**WHAT YOU HAVE TO DO**
Copy the records below line by line and word for word, from the very first line through the line with "Erdbeerhof Glantz", omitting each picture.

**SUPPLIED DATA**
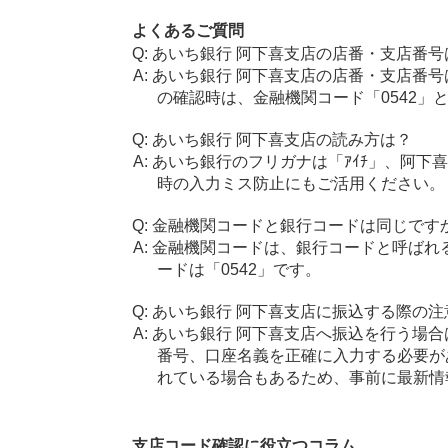
よくあるご質問
あいち銀行 阿下喜支店の店番・支店番号
あいち銀行 阿下喜支店の店番・支店番号
の確認時は、金融機関コード「0542」
あいち銀行 阿下喜支店の読み方は？
あいち銀行のフリガナは「ｱｲﾁ」、阿下
時の入力ミス防止にもご活用ください。
金融機関コードと銀行コードは同じです
金融機関コードは、銀行コードと呼ばれ
ードは「0542」です。
あいち銀行 阿下喜支店に振込する際の注
あいち銀行 阿下喜支店へ振込を行う場合は
番号、口座名義を正確に入力する必要が
れている場合もあるため、事前に最新情
支店コード確認に役立つコラム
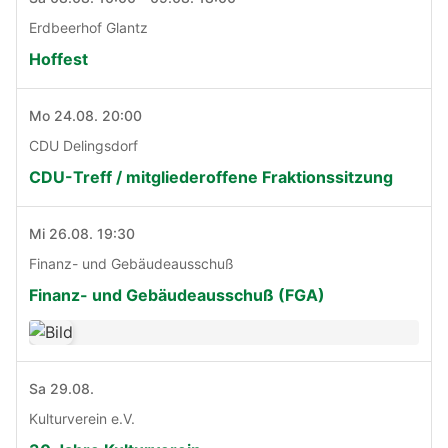
Erdbeerhof Glantz
Hoffest
Mo 24.08. 20:00
CDU Delingsdorf
CDU-Treff / mitgliederoffene Fraktionssitzung
Mi 26.08. 19:30
Finanz- und Gebäudeausschuß
Finanz- und Gebäudeausschuß (FGA)
Sa 29.08.
Kulturverein e.V.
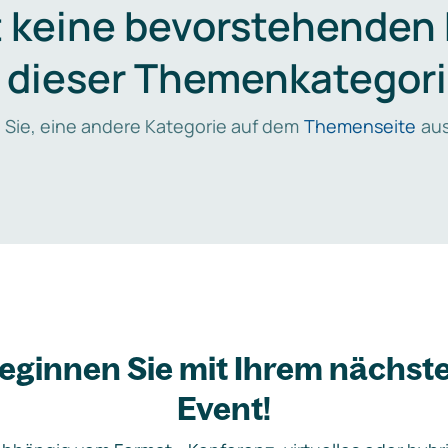
t keine bevorstehenden
n dieser Themenkategori
 Sie, eine andere Kategorie auf dem
Themenseite
aus
eginnen Sie mit Ihrem nächst
Event!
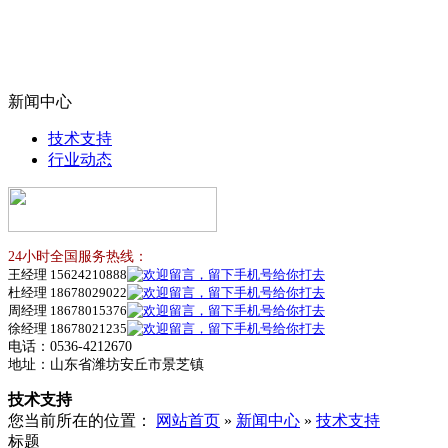
新闻中心
技术支持
行业动态
24小时全国服务热线：
王经理 15624210888
杜经理 18678029022
周经理 18678015376
徐经理 18678021235
电话：0536-4212670
地址：山东省潍坊安丘市景芝镇
技术支持
您当前所在的位置：
网站首页
»
新闻中心
»
技术支持
标题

**COMPLETED TASK**
よくあるご質問
あいち銀行 阿下喜支店の店番・支店番号
あいち銀行 阿下喜支店の店番・支店番号
の確認時は、金融機関コード「0542」
あいち銀行 阿下喜支店の読み方は？
あいち銀行のフリガナは「ｱｲﾁ」、阿下
時の入力ミス防止にもご活用ください。
金融機関コードと銀行コードは同じです
金融機関コードは、銀行コードと呼ばれ
ードは「0542」です。
あいち銀行 阿下喜支店に振込する際の注
あいち銀行 阿下喜支店へ振込を行う場合は
番号、口座名義を正確に入力する必要が
れている場合もあるため、事前に最新情
支店コード確認に役立つコラム
Erdbeerhof Glantz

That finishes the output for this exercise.